Les Etats-Unis menacent de suspendre leur aide financière aux Palestiniens

Une loi pour compliquer le partage de Jérusalem

La présidence palestinienne réplique : «Al Qods n'est pas à vendre»

M. Trump a menacé mardi soir de couper l'aide financière des États-Unis aux Palestiniens, quelques semaines après avoir reconnu El-Qods occupée comme capitale d'Israël, provoquant un flux de dénonciation international. "Nous payons les Palestiniens DES CENTAINES DE MILLIONS DE DOLLARS par an sans reconnaissance ou respect" de leur part, a tweeté le président des États-Unis. Et de s'interroger: "Puisque les Palestiniens ne sont plus disposés à parler de paix, pourquoi devrions-nous leur verser des paiements massifs à l'avenir?

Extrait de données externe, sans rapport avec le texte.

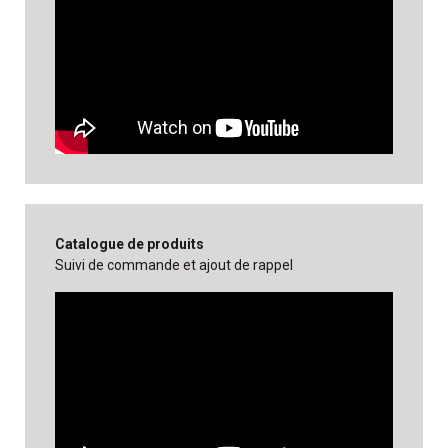
Catalogue de produits
Suivi de commande et ajout de rappel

Maintenant il (le président Trump) ose accuser les Palestiniens des conséquences de ses actions irresponsables", a affirmé Hanan Ashrawi, une responsable de l'Organisation de Libération de la Palestine (OLP) à propos notamment de la récente décision du président américain de reconnaître Jérusalem comme capitale d'Israël. " Jérusalem est la capitale éternelle de l'Etat de Palestine et n'est pas à vendre pour de l'or ou des milliards", a déclaré le porte-parole de la présidence palestinienne, Nabil Abou Roudeina, ajoutant que les Palestiniens ne sont pas opposés à la reprise du dialogue de paix interrompu en 2014.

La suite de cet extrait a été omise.